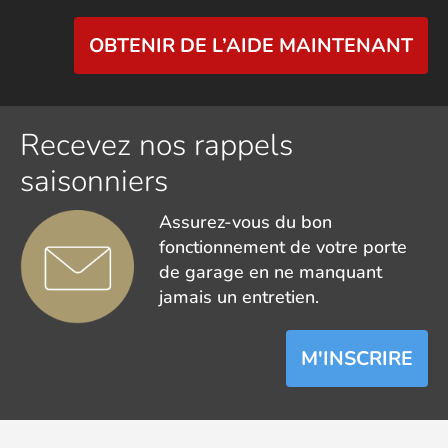
OBTENIR DE L’AIDE MAINTENANT
Recevez nos rappels
saisonniers
Assurez-vous du bon
fonctionnement de votre porte
de garage en ne manquant
jamais un entretien.
M'INSCRIRE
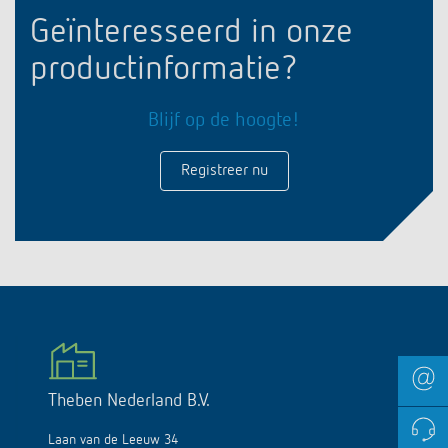
Geïnteresseerd in onze
productinformatie?
Blijf op de hoogte!
Registreer nu
Theben Nederland B.V.
Laan van de Leeuw 34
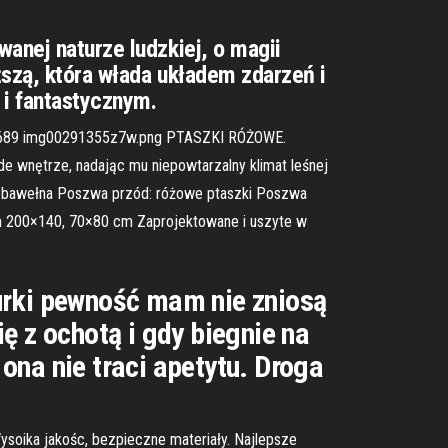
anej naturze ludzkiej, o magii
ższą, która włada układem zdarzeń i
 i fantastycznym.
277689 img00291355z7w.png PTASZKI RÓŻOWE.
żde wnętrze, nadając mu niepowtarzalny klimat leśnej
0% bawełna Poszwa przód: różowe ptaszki Poszwa
m 200×140, 70×80 cm Zaprojektowane i uszyte w
urki pewność mam nie zniosą
ę z ochotą i gdy biegnie na
ona nie traci apetytu. Droga
Wysoika jakośc, bezpieczne materiały. Najlepsze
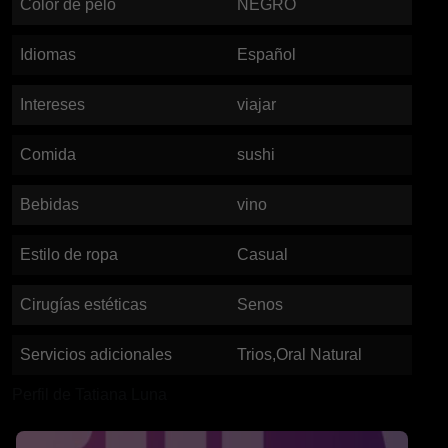
Color de pelo
NEGRO
Idiomas
Español
Intereses
viajar
Comida
sushi
Bebidas
vino
Estilo de ropa
Casual
Cirugías estéticas
Senos
Servicios adicionales
Trios,Oral Natural
Perfil de Tatiana Luna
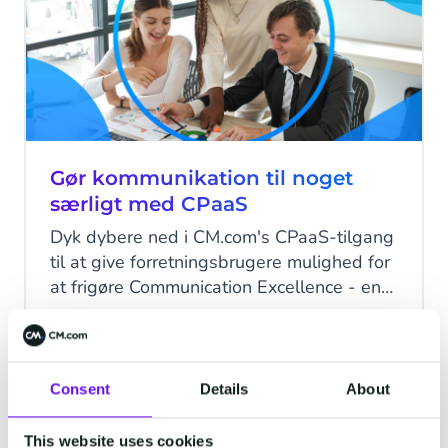
Oplev Agentic AI!
Gør kommunikation til noget
særligt med CPaaS
Dyk dybere ned i CM.com's CPaaS-tilgang
til at give forretningsbrugere mulighed for
at frigøre Communication Excellence - en
gæsteartikel af Quadrant Knowledge
Solutions, et globalt rådgivnings- og
5 minutters læsetid
·
Sep 03, 2024
konsulentfirma, der fokuserer på at hjælpe
kunder med at nå
Consent
Details
About
forretningstransformationsmål med
COMMERCE
strategiske forretnings- og
This website uses cookies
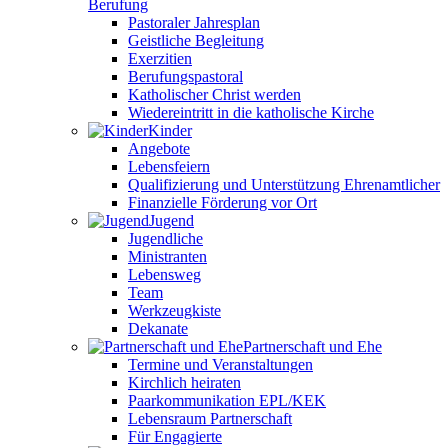
Berufung
Pastoraler Jahresplan
Geistliche Begleitung
Exerzitien
Berufungspastoral
Katholischer Christ werden
Wiedereintritt in die katholische Kirche
Kinder
Angebote
Lebensfeiern
Qualifizierung und Unterstützung Ehrenamtlicher
Finanzielle Förderung vor Ort
Jugend
Jugendliche
Ministranten
Lebensweg
Team
Werkzeugkiste
Dekanate
Partnerschaft und Ehe
Termine und Veranstaltungen
Kirchlich heiraten
Paarkommunikation EPL/KEK
Lebensraum Partnerschaft
Für Engagierte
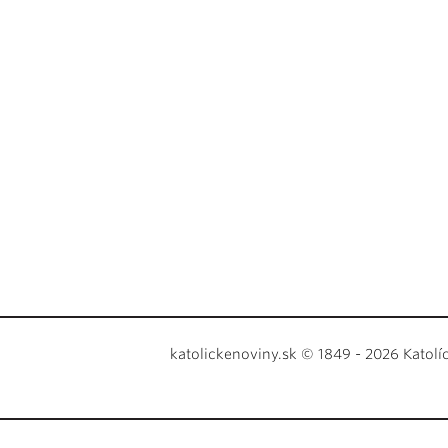
katolickenoviny.sk © 1849 - 2026 Katolí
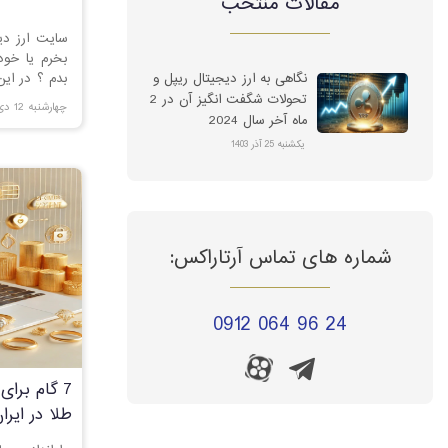
مقالات منتخب
سایت ارز دی
بخرم یا خود
نگاهی به ارز دیجیتال ریپل و
بدم ؟ در این
داد
تحولات شگفت انگیز آن در 2
چهارشنبه 12 دی 1403
ماه آخر سال 2024
یکشنبه 25 آذر 1403
شماره های تماس آرتاراکس:
0912 064 96 24
7 گام برای
طلا در ایران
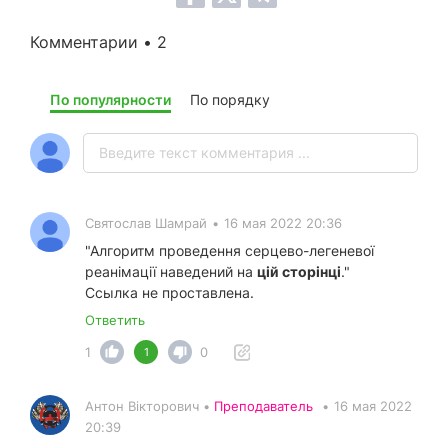
Комментарии • 2
По популярности
По порядку
Святослав Шамрай
•
16 мая 2022 20:36
"Алгоритм проведення серцево-легеневої
реанімації наведений на
цій сторінці
."
Ссылка не проставлена.
Ответить
1
0
1
Антон Вікторович •
Преподаватель
•
16 мая 2022
20:39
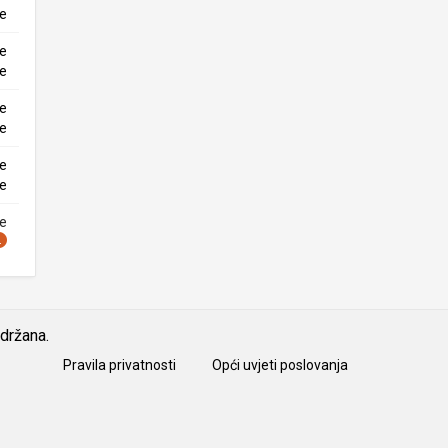
ke
ne
ke
ne
ke
ne
ke
ne
idržana.
Pravila privatnosti
Opći uvjeti poslovanja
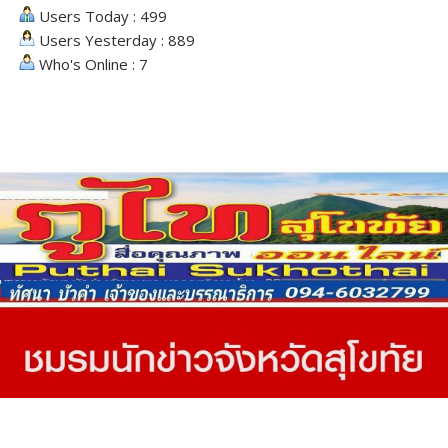
Users Today : 499
Users Yesterday : 889
Who's Online : 7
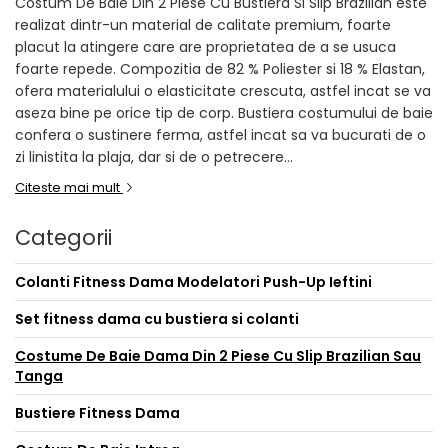
Costum De Baie Din 2 Piese Cu Bustiera Si Slip Brazilian este
realizat dintr-un material de calitate premium, foarte
placut la atingere care are proprietatea de a se usuca
foarte repede. Compozitia de 82 % Poliester si 18 % Elastan,
ofera materialului o elasticitate crescuta, astfel incat se va
aseza bine pe orice tip de corp. Bustiera costumului de baie
confera o sustinere ferma, astfel incat sa va bucurati de o
zi linistita la plaja, dar si de o petrecere...
Citeste mai mult
Categorii
Colanti Fitness Dama Modelatori Push-Up Ieftini
Set fitness dama cu bustiera si colanti
Costume De Baie Dama Din 2 Piese Cu Slip Brazilian Sau
Tanga
Bustiere Fitness Dama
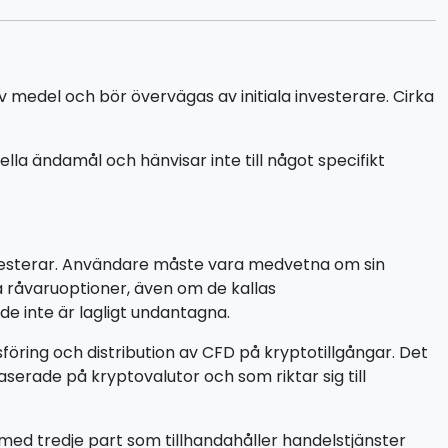
v medel och bör övervägas av initiala investerare. Cirka
 ändamål och hänvisar inte till något specifikt
investerar. Användare måste vara medvetna om sin
ja råvaruoptioner, även om de kallas
de inte är lagligt undantagna.
föring och distribution av CFD på kryptotillgångar. Det
serade på kryptovalutor och som riktar sig till
 med tredje part som tillhandahåller handelstjänster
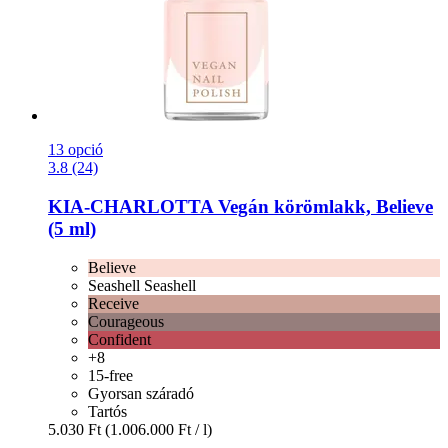
13 opció
3.8 (24)
KIA-CHARLOTTA
Vegán körömlakk, Believe
(5 ml)
Believe
Seashell Seashell
Receive
Courageous
Confident
+8
15-free
Gyorsan száradó
Tartós
5.030 Ft
(1.006.000 Ft / l)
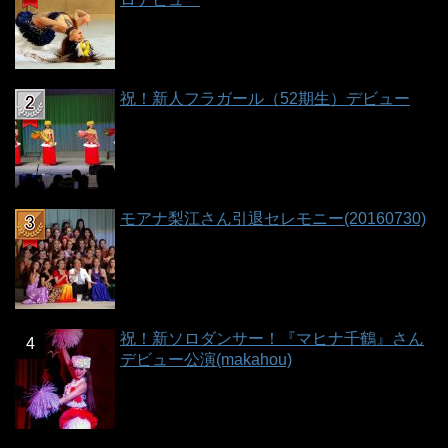
祝！新人フラガール（52期生）デビュー
モアナ梨江さん引退セレモニー(20160730)
祝！新ソロダンサー！『マヒナ千鶴』さん
デビュー公演(makahou)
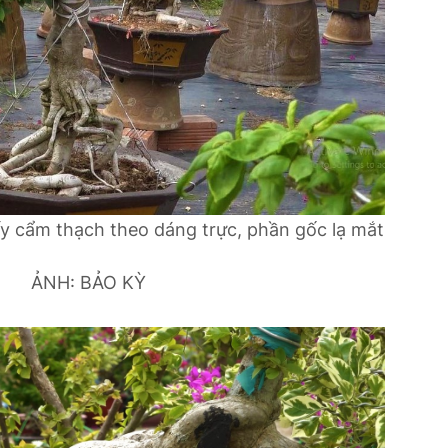
y cẩm thạch theo dáng trực, phần gốc lạ mắt
ẢNH: BẢO KỲ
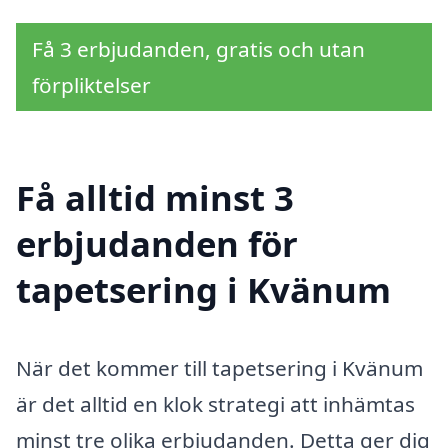
Få 3 erbjudanden, gratis och utan
förpliktelser
Få alltid minst 3
erbjudanden för
tapetsering i Kvänum
När det kommer till tapetsering i Kvänum
är det alltid en klok strategi att inhämtas
minst tre olika erbjudanden. Detta ger dig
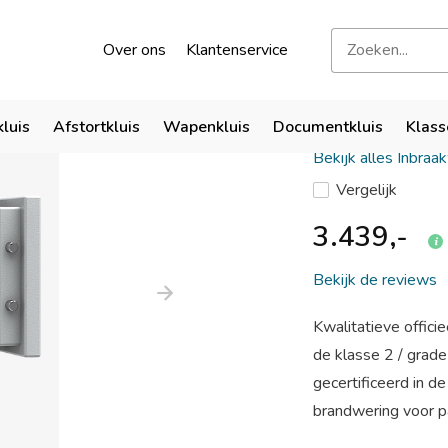
kend door verzekeraars
Bezoek onze showroom
Over ons
Klantenservice
De Raat 
kluis
Afstortkluis
Wapenkluis
Documentkluis
Klass
Bekijk alles Inbraa
Vergelijk
3.439,-
Bekijk de reviews
Kwalitatieve offici
de klasse 2 / grad
gecertificeerd in 
brandwering voor pa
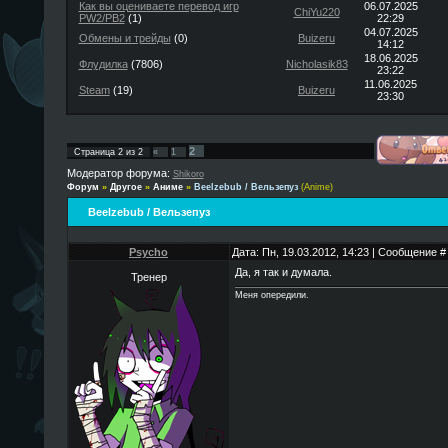
Как вы оцениваете перевод игр
06.07.2025
ChiYu220
PW2/PB2
(1)
22:29
04.07.2025
Обмены и трейды
(0)
Buizeru
14:12
18.06.2025
Флудилка
(7806)
Nicholasik83
23:22
11.06.2025
Steam
(19)
Buizeru
23:30
2
Страница
2
из
2
«
1
Модератор форума:
Shikoro
Форум
»
Другое
»
Аниме
»
Beelzebub / Вельзепуз
(Anime)
Beelzebub / Вельзепуз
Psycho
Дата: Пн, 19.03.2012, 14:23 | Сообщение 
Да, я так и думала.
Тренер
Меня опередили.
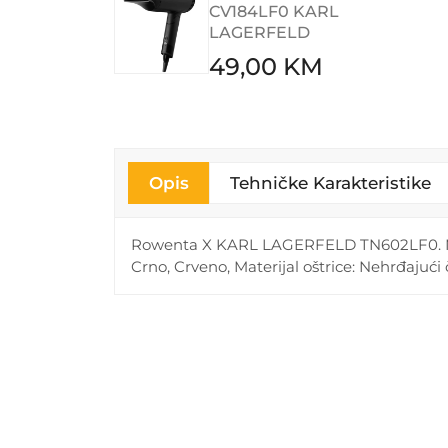
CV184LF0 KARL
LAGERFELD
49,00 KM
Opis
Tehničke Karakteristike
Rowenta X KARL LAGERFELD TN602LF0. Najm
Crno, Crveno, Materijal oštrice: Nehrđajući 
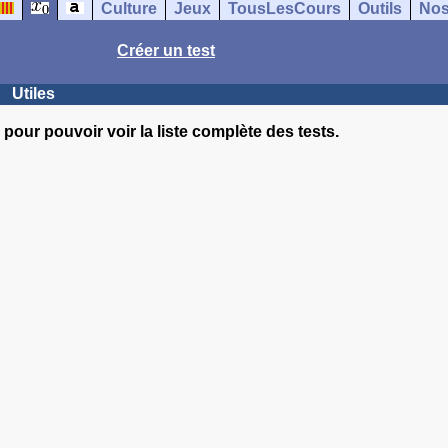
Culture
Jeux
TousLesCours
Outils
Nos
Créer un test
Utiles
pour pouvoir voir la liste complète des tests.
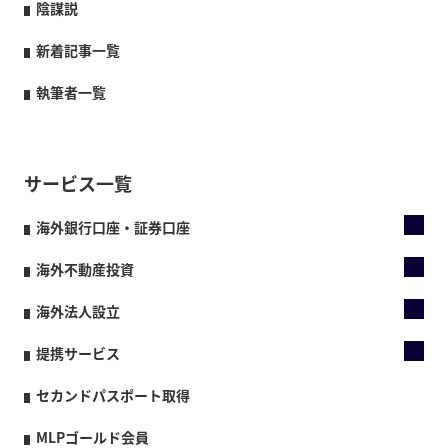
陰謀説
新着記事一覧
執筆者一覧
サービス一覧
海外銀行口座・証券口座
海外不動産投資
海外法人設立
提携サービス
セカンドパスポート取得
MLPゴールド会員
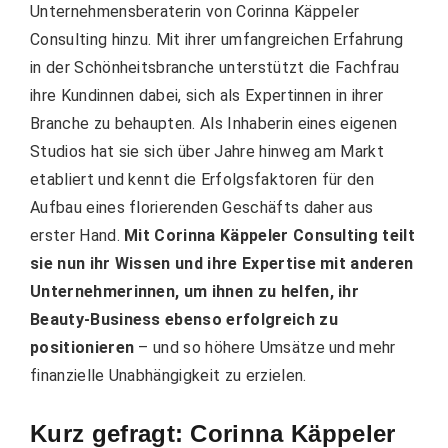
Unternehmensberaterin von Corinna Käppeler
Consulting hinzu. Mit ihrer umfangreichen Erfahrung
in der Schönheitsbranche unterstützt die Fachfrau
ihre Kundinnen dabei, sich als Expertinnen in ihrer
Branche zu behaupten. Als Inhaberin eines eigenen
Studios hat sie sich über Jahre hinweg am Markt
etabliert und kennt die Erfolgsfaktoren für den
Aufbau eines florierenden Geschäfts daher aus
erster Hand.
Mit Corinna Käppeler Consulting teilt
sie nun ihr Wissen und ihre Expertise mit anderen
Unternehmerinnen, um ihnen zu helfen, ihr
Beauty-Business ebenso erfolgreich zu
positionieren
– und so höhere Umsätze und mehr
finanzielle Unabhängigkeit zu erzielen.
Kurz gefragt: Corinna Käppeler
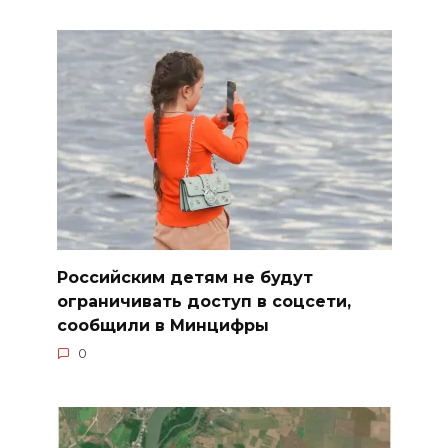
Российским детям не будут
ограничивать доступ в соцсети,
сообщили в Минцифры
0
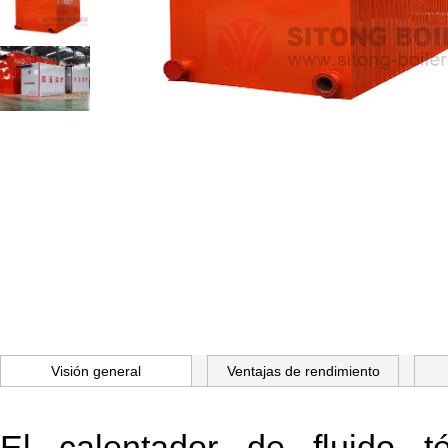
Visión general
Ventajas de rendimiento
El calentador de fluido t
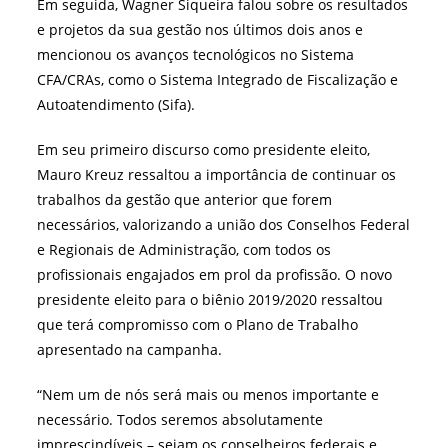
Em seguida, Wagner Siqueira falou sobre os resultados
e projetos da sua gestão nos últimos dois anos e
mencionou os avanços tecnológicos no Sistema
CFA/CRAs, como o Sistema Integrado de Fiscalização e
Autoatendimento (Sifa).
Em seu primeiro discurso como presidente eleito,
Mauro Kreuz ressaltou a importância de continuar os
trabalhos da gestão que anterior que forem
necessários, valorizando a união dos Conselhos Federal
e Regionais de Administração, com todos os
profissionais engajados em prol da profissão. O novo
presidente eleito para o biênio 2019/2020 ressaltou
que terá compromisso com o Plano de Trabalho
apresentado na campanha.
“Nem um de nós será mais ou menos importante e
necessário. Todos seremos absolutamente
imprescindíveis – sejam os conselheiros federais e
__________
### Goal of the exercise:
Say again, word for word, the lines beginning at the top of the data and ending with the line that has "ższą, która włada układem zdarzeń i". Skip the pictures.

### Your solution:
OBTENIR DE L’AIDE MAINTENANT
Recevez nos rappels
saisonniers
Assurez-vous du bon
fonctionnement de votre porte
de garage en ne manquant
jamais un entretien.
M'INSCRIRE
Geïnteresseerd in onze
productinformatie?
Blijf op de hoogte!
Registreer nu
Theben Nederland B.V.
Laan van de Leeuw 34
anej naturze ludzkiej, o magii
ższą, która włada układem zdarzeń i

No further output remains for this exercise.